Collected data
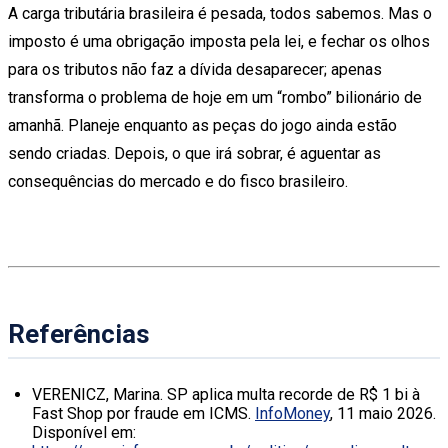
A carga tributária brasileira é pesada, todos sabemos. Mas o
imposto é uma obrigação imposta pela lei, e fechar os olhos
para os tributos não faz a dívida desaparecer; apenas
transforma o problema de hoje em um “rombo” bilionário de
amanhã. Planeje enquanto as peças do jogo ainda estão
sendo criadas. Depois, o que irá sobrar, é aguentar as
consequências do mercado e do fisco brasileiro.
Referências
VERENICZ, Marina. SP aplica multa recorde de R$ 1 bi à
Fast Shop por fraude em ICMS.
InfoMoney
, 11 maio 2026.
Disponível em:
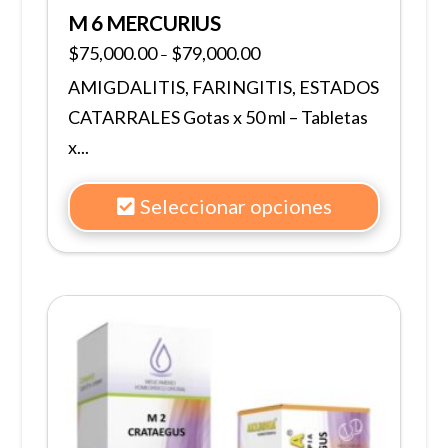
M 6 MERCURIUS
$
75,000.00
$
79,000.00
–
AMIGDALITIS, FARINGITIS, ESTADOS
CATARRALES Gotas x 50 ml – Tabletas
x...
Seleccionar opciones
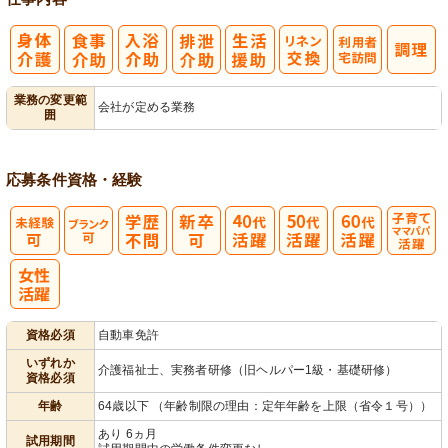
利
業務の変更範
会社が定める業務
囲
用者宅訪問
応募条件
資格・経験
子育てママパ
パ活躍
資格必須
自動車免許
いずれか
介護福祉士、実務者研修（旧ヘルパー1級・基礎研修）
資格必須
年齢
64歳以下 （年齢制限の理由：定年年齢を上限（省令１号））
あり 6ヵ月
試用期間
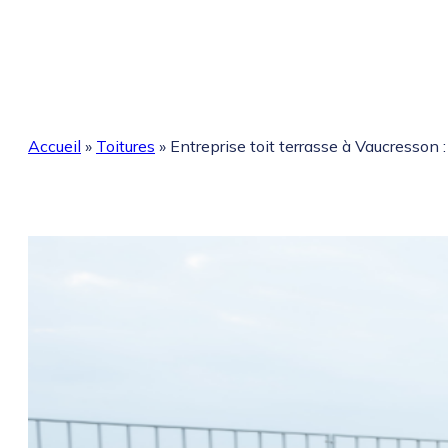
Accueil
»
Toitures
»
Entreprise toit terrasse à Vaucresson :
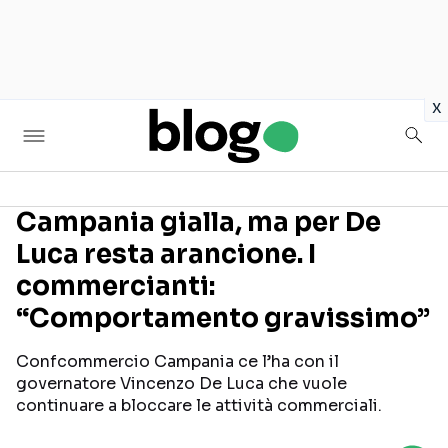
in
x
Campania gialla, ma per De
Luca resta arancione. I
Seguici sui social
commercianti:
“Comportamento gravissimo”
Confcommercio Campania ce l’ha con il
governatore Vincenzo De Luca che vuole
continuare a bloccare le attività commerciali.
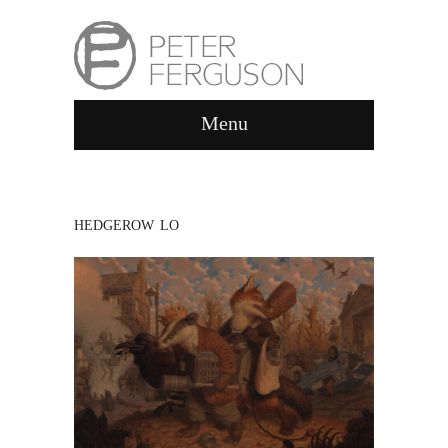
Menu
HEDGEROW LO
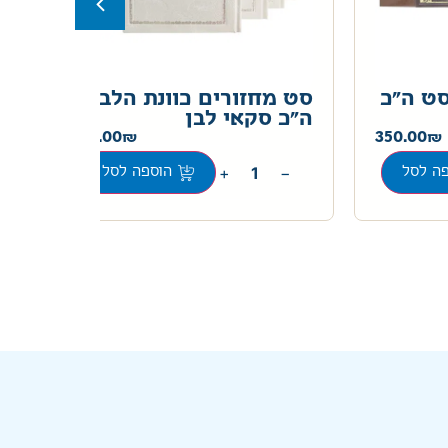
סט ה"כ
סט מחזורים כוונת הלב
סט
ה"כ סקאי לבן
בת
175.00
350.00
+
−
ה לסל
הוספה לסל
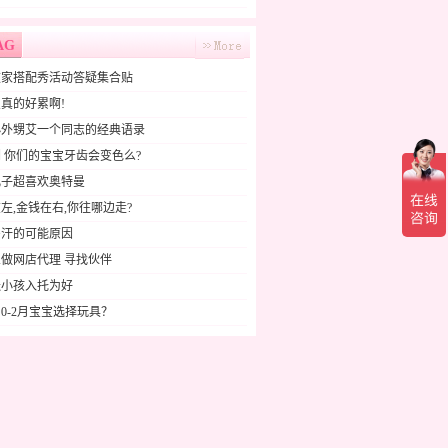
AG
败家搭配秀活动答疑集合贴
真的好累啊!
小外甥艾一个同志的经典语录
 你们的宝宝牙齿会变色么?
儿子超喜欢奥特曼
左,金钱在右,你往哪边走?
多汗的可能原因
做网店代理 寻找伙伴
送小孩入托为好
0-2月宝宝选择玩具？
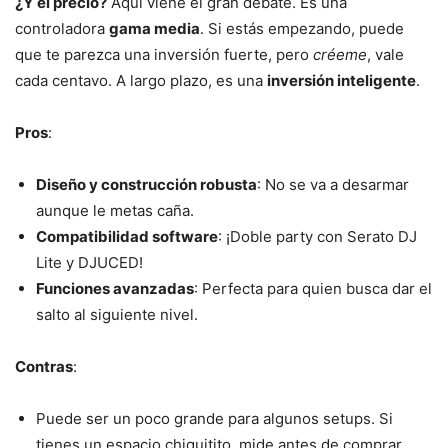
¿Y el precio?
Aquí viene el gran debate. Es una
controladora
gama media
. Si estás empezando, puede
que te parezca una inversión fuerte, pero
créeme
, vale
cada centavo. A largo plazo, es una
inversión inteligente
.
Pros
:
Diseño y construcción robusta
: No se va a desarmar
aunque le metas caña.
Compatibilidad software
: ¡Doble party con Serato DJ
Lite y DJUCED!
Funciones avanzadas
: Perfecta para quien busca dar el
salto al siguiente nivel.
Contras
:
Puede ser un poco grande para algunos setups. Si
tienes un espacio chiquitito, mide antes de comprar.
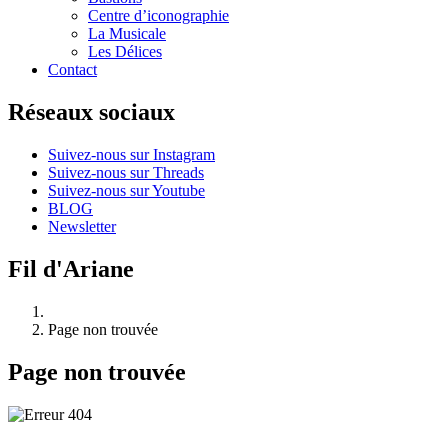
Centre d’iconographie
La Musicale
Les Délices
Contact
Réseaux sociaux
Suivez-nous sur Instagram
Suivez-nous sur Threads
Suivez-nous sur Youtube
BLOG
Newsletter
Fil d'Ariane
Page non trouvée
Page non trouvée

● **Problem requirements**
Give back each of the records above word for word, apart from the pictures.

● **Answer space**
A carga tributária brasileira é pesada, todos sabemos. Mas o
imposto é uma obrigação imposta pela lei, e fechar os olhos
para os tributos não faz a dívida desaparecer; apenas
transforma o problema de hoje em um “rombo” bilionário de
amanhã. Planeje enquanto as peças do jogo ainda estão
sendo criadas. Depois, o que irá sobrar, é aguentar as
consequências do mercado e do fisco brasileiro.
Referências
VERENICZ, Marina. SP aplica multa recorde de R$ 1 bi à
Fast Shop por fraude em ICMS.
InfoMoney
, 11 maio 2026.
Disponível em:
M 6 MERCURIUS
$
75,000.00
$
79,000.00
–
AMIGDALITIS, FARINGITIS, ESTADOS
CATARRALES Gotas x 50 ml – Tabletas
x...
Seleccionar opciones
利
業務の変更範
会社が定める業務
囲
用者宅訪問
応募条件
資格・経験
子育てママパ
パ活躍
資格必須
自動車免許
いずれか
介護福祉士、実務者研修（旧ヘルパー1級・基礎研修）
資格必須
年齢
64歳以下 （年齢制限の理由：定年年齢を上限（省令１号））
あり 6ヵ月
試用期間
Accueil
»
Toitures
»
Entreprise toit terrasse à Vaucresson :
in
x
Campania gialla, ma per De
Luca resta arancione. I
Seguici sui social
commercianti:
“Comportamento gravissimo”
Confcommercio Campania ce l’ha con il
governatore Vincenzo De Luca che vuole
continuare a bloccare le attività commerciali.
Menu
HEDGEROW LO
סט ה"כ
סט מחזורים כוונת הלב
סט
ה"כ סקאי לבן
בת
175.00
350.00
+
−
ה לסל
הוספה לסל
AG
败家搭配秀活动答疑集合贴
真的好累啊!
小外甥艾一个同志的经典语录
 你们的宝宝牙齿会变色么?
儿子超喜欢奥特曼
左,金钱在右,你往哪边走?
多汗的可能原因
做网店代理 寻找伙伴
送小孩入托为好
0-2月宝宝选择玩具？
¿Y el precio?
Aquí viene el gran debate. Es una
controladora
gama media
. Si estás empezando, puede
que te parezca una inversión fuerte, pero
créeme
, vale
cada centavo. A largo plazo, es una
inversión inteligente
.
Pros
:
Diseño y construcción robusta
: No se va a desarmar
aunque le metas caña.
Compatibilidad software
: ¡Doble party con Serato DJ
Lite y DJUCED!
Funciones avanzadas
: Perfecta para quien busca dar el
salto al siguiente nivel.
Contras
:
Puede ser un poco grande para algunos setups. Si
tienes un espacio chiquitito, mide antes de comprar.
Centre d’iconographie
La Musicale
Les Délices
Contact
Réseaux sociaux
Suivez-nous sur Instagram
Suivez-nous sur Threads
Suivez-nous sur Youtube
BLOG
Newsletter
Fil d'Ariane
Page non trouvée
Page non trouvée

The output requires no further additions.